— Activity —
Once you reach the line with "отопления зданий, домов, квартир." below, copy each line exactly, stopping after the line with "NDLIK STOCKMANN", and skip any pictures.
= Beginning of Section =
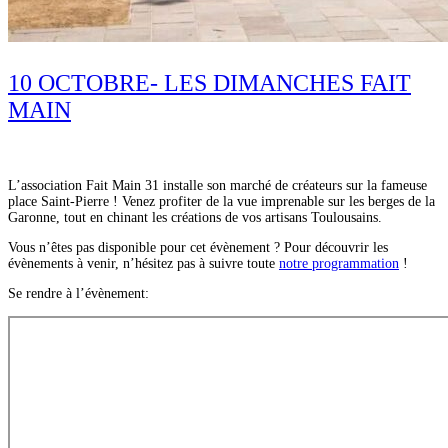
10 OCTOBRE- LES DIMANCHES FAIT
MAIN
L’association Fait Main 31 installe son marché de créateurs sur la fameuse
place Saint-Pierre ! Venez profiter de la vue imprenable sur les berges de la
Garonne, tout en chinant les créations de vos artisans Toulousains.
Vous n’êtes pas disponible pour cet évènement ? Pour découvrir les
évènements à venir, n’hésitez pas à suivre toute
notre programmation
!
Se rendre à l’évènement:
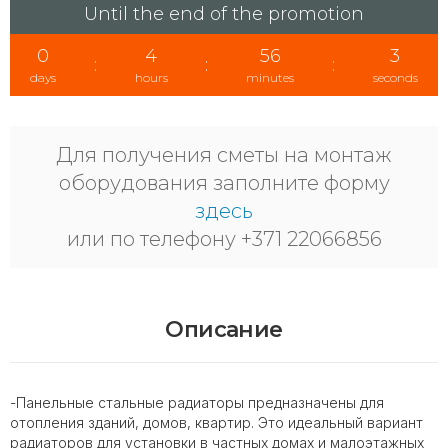
Until the end of the promotion
0
4
56
3
:
:
:
days
hours
minutes
seconds
Для получения сметы на монтаж
оборудования заполните форму
здесь
или по телефону +371 22066856
Описание
-Панельные стальные радиаторы предназначены для
отопления зданий, домов, квартир. Это идеальный вариант
радиаторов для установки в частных домах и малоэтажных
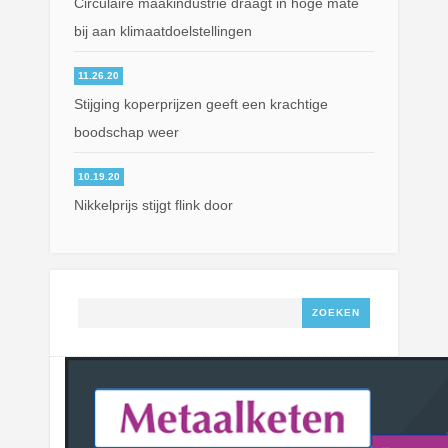
Circulaire maakindustrie draagt in hoge mate
bij aan klimaatdoelstellingen
11.26.20
Stijging koperprijzen geeft een krachtige
boodschap weer
10.19.20
Nikkelprijs stijgt flink door
Zoeken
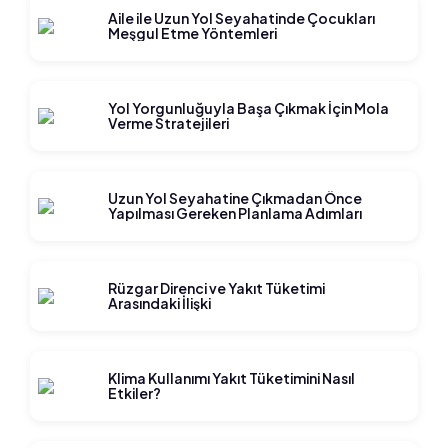
Aile ile Uzun Yol Seyahatinde Çocukları
Meşgul Etme Yöntemleri
Yol Yorgunluğuyla Başa Çıkmak İçin Mola
Verme Stratejileri
Uzun Yol Seyahatine Çıkmadan Önce
Yapılması Gereken Planlama Adımları
Rüzgar Direnci ve Yakıt Tüketimi
Arasındaki İlişki
Klima Kullanımı Yakıt Tüketimini Nasıl
Etkiler?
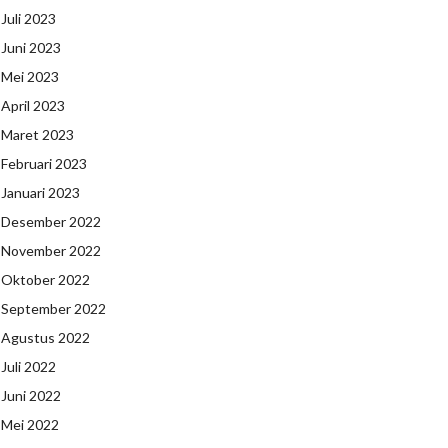
Juli 2023
Juni 2023
Mei 2023
April 2023
Maret 2023
Februari 2023
Januari 2023
Desember 2022
November 2022
Oktober 2022
September 2022
Agustus 2022
Juli 2022
Juni 2022
Mei 2022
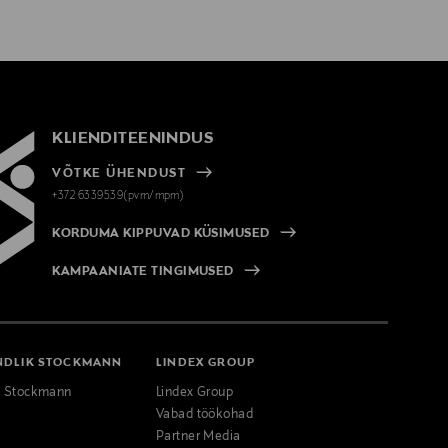
KLIENDITEENINDUS
VÕTKE ÜHENDUST
+372 6339539(pvm/mpm)
KORDUMA KIPPUVAD KÜSIMUSED
KAMPAANIATE TINGIMUSED
NDLIK STOCKMANN
LINDEX GROUP
k Stockmann
Lindex Group
Vabad töökohad
Partner Media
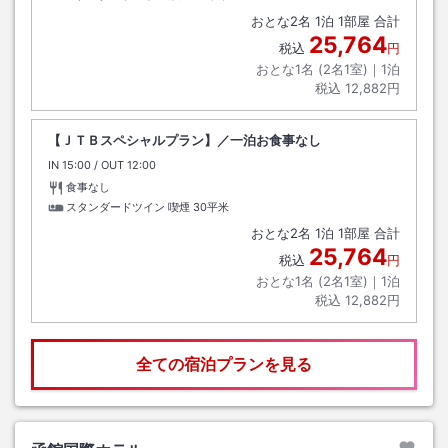
おとな
2
名
1
泊
1
部屋 合計
25,764
税込
円
おとな1名 (
2
名1室)｜
1
泊
税込
12,882円
【ＪＴＢスペシャルプラン】／一泊お食事なし
IN
チェックイン
15:00
/ OUT
チェックアウト
12:00
食事なし
スタンダードツイン 喫煙
30平米
おとな
2
名
1
泊
1
部屋 合計
25,764
税込
円
おとな1名 (
2
名1室)｜
1
泊
税込
12,882円
全ての宿泊プランを見る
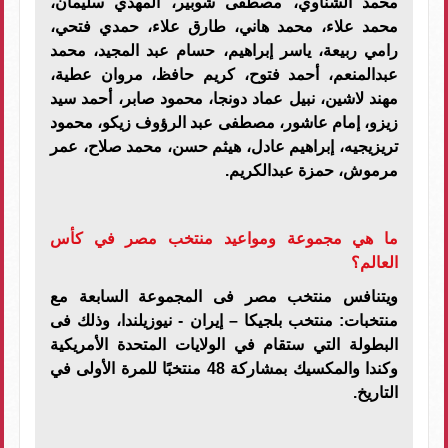
محمد الشناوي، مصطفى شوبير، المهدي سليمان،
محمد علاء، محمد هاني، طارق علاء، حمدي فتحي،
رامي ربيعة، ياسر إبراهيم، حسام عبد المجيد، محمد
عبدالمنعم، أحمد فتوح، كريم حافظ، مروان عطية،
مهند لاشين، نبيل عماد دونجا، محمود صابر، أحمد سيد
زيزو، إمام عاشور، مصطفى عبد الرؤوف زيكو، محمود
تريزيجيه، إبراهيم عادل، هيثم حسن، محمد صلاح، عمر
مرموش، حمزة عبدالكريم
.
ما هي مجموعة ومواعيد منتخب مصر في كأس
العالم؟
ويتنافس منتخب مصر فى المجموعة السابعة مع
منتخبات: منتخب بلجيكا – إيران - نيوزيلندا، وذلك فى
البطولة التي ستقام في الولايات المتحدة الأمريكية
وكندا والمكسيك بمشاركة 48 منتخبًا للمرة الأولى في
التاريخ
.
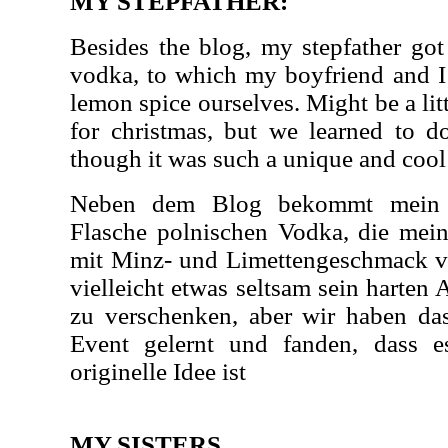
MY STEPFATHER:
Besides the blog, my stepfather got a
vodka, to which my boyfriend and 
lemon spice ourselves. Might be a lit
for christmas, but we learned to d
though it was such a unique and cool
Neben dem Blog bekommt mein St
Flasche polnischen Vodka, die mein
mit Minz- und Limettengeschmack ve
vielleicht etwas seltsam sein harte
zu verschenken, aber wir haben da
Event gelernt und fanden, dass e
originelle Idee ist
MY SISTERS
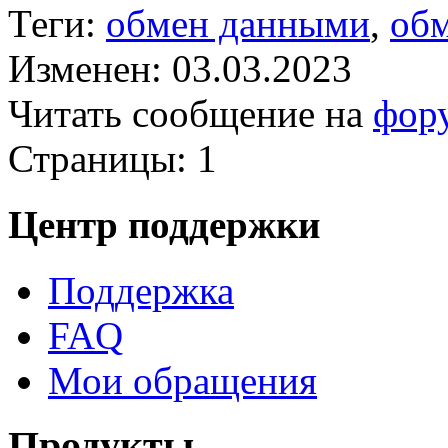
Теги:
обмен данными
,
обм
Изменен: 03.03.2023
Читать сообщение на
фор
Страницы:
1
Центр поддержки
Поддержка
FAQ
Мои обращения
Продукты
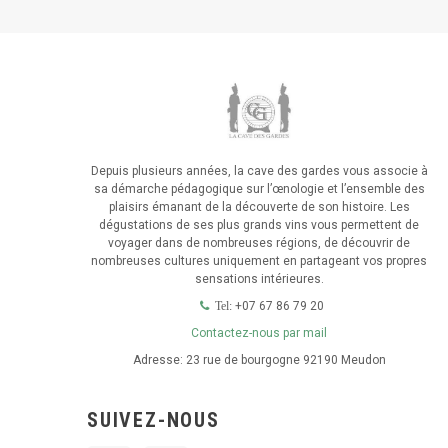
Depuis plusieurs années, la cave des gardes vous associe à
sa démarche pédagogique sur l’œnologie et l’ensemble des
plaisirs émanant de la découverte de son histoire. Les
dégustations de ses plus grands vins vous permettent de
voyager dans de nombreuses régions, de découvrir de
nombreuses cultures uniquement en partageant vos propres
sensations intérieures.
+07 67 86 79 20
Tel:
Contactez-nous par mail
Adresse:
23 rue de bourgogne 92190 Meudon
SUIVEZ-NOUS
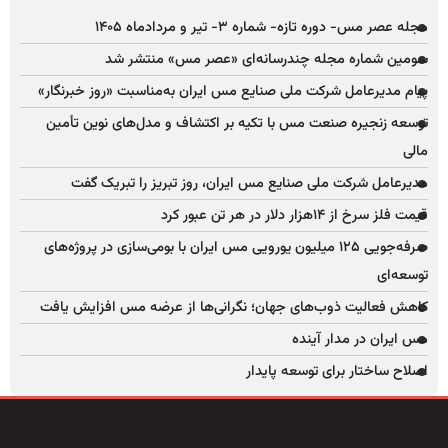
مجله عصر مس- دوره تازه- شماره ۳- تیر و مردادماه ۱۴۰۵
سومین شماره مجله چندرسانه‌ای «عصر مس» منتشر شد
پیام مدیرعامل شرکت ملی صنایع مس ایران به‌مناسبت «روز خبرنگار»
توسعه زنجیره صنعت مس با تکیه بر اکتشاف و مدل‌های نوین تأمین
مالی
مدیرعامل شرکت ملی صنایع مس ایران، روز تبریز را تبریک گفت
قیمت فلز سرخ از ۱۴هزار دلار در هر تن عبور کرد
صرفه‌جویی ۱۲۵ میلیون یورویی مس ایران با بومی‌سازی در پروژه‌های
توسعه‌ای
کاهش فعالیت ذوب‌های جهان؛ نگرانی‌ها از عرضه مس افزایش یافت
مس ایران در مدار آینده
اصلاح ساختار برای توسعه پایدار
= End of Section =
— Result of this task —
отопления зданий, домов, квартир. Это идеальный вариант
радиаторов для установки в частных домах и малоэтажных
Circulaire maakindustrie draagt in hoge mate
bij aan klimaatdoelstellingen
11.26.20
Stijging koperprijzen geeft een krachtige
boodschap weer
10.19.20
Nikkelprijs stijgt flink door
Zoeken
Aile ile Uzun Yol Seyahatinde Çocukları
Meşgul Etme Yöntemleri
Yol Yorgunluğuyla Başa Çıkmak İçin Mola
Verme Stratejileri
Uzun Yol Seyahatine Çıkmadan Önce
Yapılması Gereken Planlama Adımları
Rüzgar Direnci ve Yakıt Tüketimi
Arasındaki İlişki
Klima Kullanımı Yakıt Tüketimini Nasıl
Etkiler?
Juli 2023
Juni 2023
Mei 2023
April 2023
Maret 2023
Februari 2023
Januari 2023
Desember 2022
November 2022
Oktober 2022
September 2022
Agustus 2022
Juli 2022
Juni 2022
Mei 2022
KLIENDITEENINDUS
VÕTKE ÜHENDUST
+372 6339539(pvm/mpm)
KORDUMA KIPPUVAD KÜSIMUSED
KAMPAANIATE TINGIMUSED
NDLIK STOCKMANN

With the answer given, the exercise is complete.